The judge’s words may seem reasonable, but I am surprised because it is completely contrary to anything I have ever previously heard a federal judge say about acting as local counsel. Judge Major again recognizes her unusual leniency and tries to explain it in footnote 14:
The Court is declining to sanction these attorneys for their role in signing and filing false pleadings, but the Court notes that sanctioning local counsel for such conduct is possible and may be imposed in another case under different circumstances. Attorneys must remember that they are required to conduct a reasonable inquiry into the accuracy of the pleadings prior to signing, filing or arguing them.
The sanctions against the six lawyers were, in my opinion, relatively mild. No fees were taxed, nor fines imposed. They were just ordered to provide a copy of the orders to the state Bar for “appropriate investigation.” Of course the Bar in California already knew about this case. Bar investigations were probably inevitable anyway. All this Sanctions Order did was let most of the attorneys off the hook. Moreover, I am told that under the California Bar Ethics Code, a Judge is required to report lawyer misconduct that they witness. So the judge was already required to turn them in. Bar investigations will be conducted, to be sure, and there will be some penalties imposed, but I doubt they will amount to much. They will certainly be far less than the ultimate penalty of disbarment imposed against President Clinton for purportedly failing to understand what “sex” is. It will also be far less that the client and judge letter writing penalties that Judge Brewster suggested.
The final sanction was to order the six outside attorneys, along with five Qualcomm in-house counsel that the court found complicit in the fraud, to participate in what the court called a CREDO program (“Case Review and Enforcement of Discovery Obligations”). It requires the eleven lawyers to meet and prepare a memorandum on how to avoid this kind of incredible e-discovery fraud from reoccurring in the future. Judge Major really seems to think that these discredited attorneys will somehow be redeemed by studying what went wrong and writing a great memo. In her words:
While no one can undo the misconduct in this case, this process, hopefully, will establish a baseline for other cases.
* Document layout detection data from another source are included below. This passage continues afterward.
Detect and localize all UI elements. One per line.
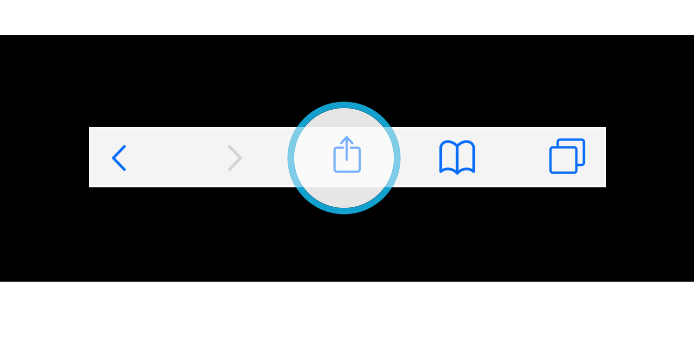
button[interactable]: Tabs [0,0,694,342]
button[interactable]: Bookmarks [0,0,694,342]
button[interactable]: Back [0,0,694,342]
button[interactable]: Forward [0,0,694,342]
button[interactable]: Share [0,0,694,342]
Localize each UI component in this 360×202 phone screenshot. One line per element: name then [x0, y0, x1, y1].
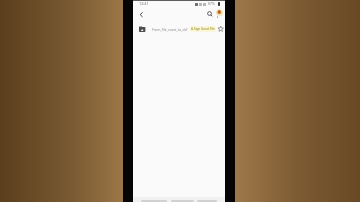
staticText: A-Sign Good File — [191, 27, 215, 31]
staticText: 87% — [208, 1, 215, 6]
button[interactable] — [217, 25, 225, 33]
button[interactable] — [137, 10, 146, 19]
button[interactable]: A-Sign Good File — [190, 26, 216, 32]
staticText: > — [186, 26, 188, 31]
staticText: From_file_roast_to_do — [152, 27, 187, 32]
button[interactable] — [216, 9, 223, 16]
button[interactable] — [206, 10, 214, 18]
staticText: 12:41 — [139, 1, 149, 6]
button[interactable]: From_file_roast_to_do — [137, 23, 192, 34]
Perhaps it also will establish a turning point in what the Court perceives as a decline in and deterioration of civility, professionalism and ethical conduct in the litigation arena. To the extent it does so, everyone benefits – Broadcom, Qualcomm, and all attorneys who engage in, and judges who preside over, complex litigation. If nothing else, it will provide a road map to assist counsel and corporate clients in complying with their ethical and discovery obligations and conducting the requisite “reasonable inquiry.”
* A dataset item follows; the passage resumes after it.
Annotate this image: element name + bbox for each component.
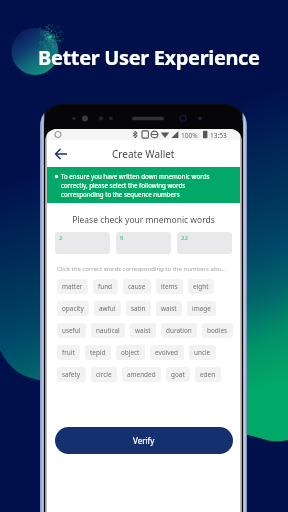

Sorry, but I think this is naive. In my opinion, it is like catching the fox in the hen house, and then “punishing” it by asking for a memo on how to improve hen house security. These are not the right attorneys to turn to for advice on how to fix e-discovery. They might as well have been ordered to write “I will not cheat and lie” on the blackboard a thousand times.
The lawyers should have been sanctioned with high monetary fines and ordered to write the client and judge letters a thousand times, not a CREDO memo. Then a strong message would have been sent to the Bar. Then the very small minority of attorneys who commit these types of wrongs might think twice. They might act like the vast majority of lawyers in this country do every day, they might choose honor and integrity over the temptations of the fast buck from an unscrupulous client. This was an opportunity missed.